Jared E. Decker 1 , * , Stephanie D. McKay 2 , Megan M. Rolf 3 , JaeWoo Kim 1 , Antonio Molina Alcalá 4 , Tad S. Sonstegard 5 , Olivier Hanotte 6 , Anders Götherström 7 , Christopher M. Seabury 8 , Lisa Praharani 9 , Masroor Ellahi Babar 10 , Luciana Correia de Almeida Regitano 11 , Mehmet Ali Yildiz 12 , Michael P. Heaton 13 , Wan-Sheng Liu 14 , Chu-Zhao Lei 15 , James M. Reecy 16 , Muhammad Saif-Ur-Rehman 17 , Robert D. Schnabel 1 , Jeremy F. Taylor 1 , *
27 March 2014
The domestication and development of cattle has considerably impacted human societies, but the histories of cattle breeds and populations have been poorly understood especially for African, Asian, and American breeds. Using genotypes from 43,043 autosomal single nucleotide polymorphism markers scored in 1,543 animals, we evaluate the population structure of 134 domesticated bovid breeds.
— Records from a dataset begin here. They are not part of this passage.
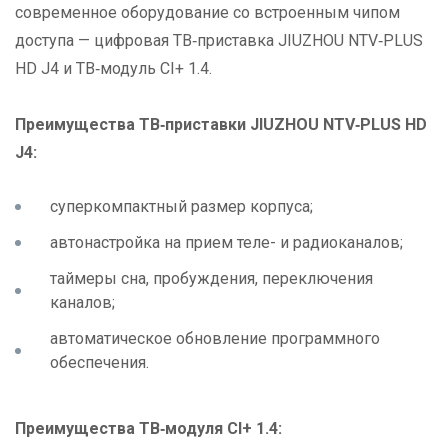
современное оборудование со встроенным чипом
доступа — цифровая ТВ‑приставка JIUZHOU NTV‑PLUS
HD J4 и ТВ‑модуль CI+ 1.4.
Преимущества ТВ‑приставки JIUZHOU NTV‑PLUS HD
J4:
суперкомпактный размер корпуса;
автонастройка на прием теле- и радиоканалов;
таймеры сна, пробуждения, переключения
каналов;
автоматическое обновление программного
обеспечения.
Преимущества ТВ‑модуля CI+ 1.4:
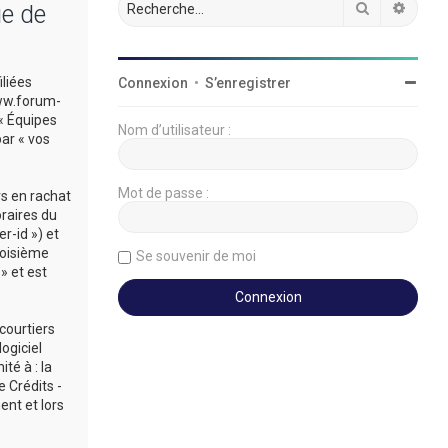
Rechercher
Reche
ue de
iliées
Connexion
•
S’enregistrer
/www.forum-
 « Équipes
Nom d’utilisateur :
par « vos
Mot de passe :
rs en rachat
oraires du
r-id ») et
roisième
Se souvenir de moi
» et est
courtiers
ogiciel
té à : la
 Crédits -
ent et lors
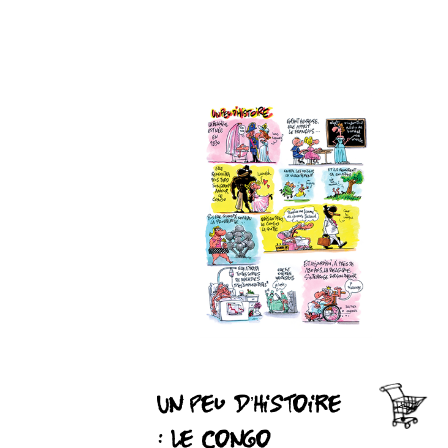
Un peu d’histoire
: le Congo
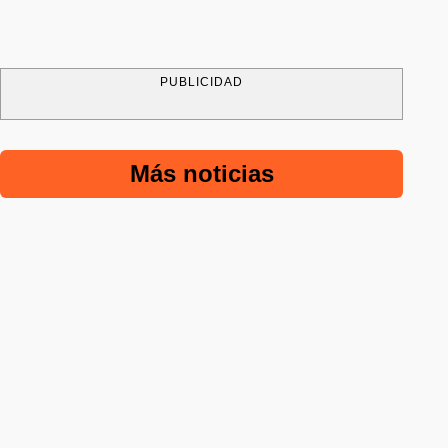
PUBLICIDAD
Más noticias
Regardless of the analytical method or sample subset, the three major groups of Asian indicine, Eurasian taurine, and African taurine were consistently observed. Patterns of geographic dispersal resulting from co-migration with humans and exportation are recognizable in phylogenetic networks. All analytical methods reveal patterns of hybridization which occurred after divergence. Using 19 breeds, we map the cline of indicine introgression into Africa. We infer that African taurine possess a large portion of wild African auroch ancestry, causing their divergence from Eurasian taurine. We detect exportation patterns in Asia and identify a cline of Eurasian taurine/indicine hybridization in Asia. We also identify the influence of species other than Bos taurus taurus and B. t. indicus in the formation of Asian breeds. We detect the pronounced influence of Shorthorn cattle in the formation of European breeds. Iberian and Italian cattle possess introgression from African taurine. American Criollo cattle originate from Iberia, and not directly from Africa with African ancestry inherited via Iberian ancestors. Indicine introgression into American cattle occurred in the Americas, and not Europe. We argue that cattle migration, movement and trading followed by admixture have been important forces in shaping modern bovine genomic variation.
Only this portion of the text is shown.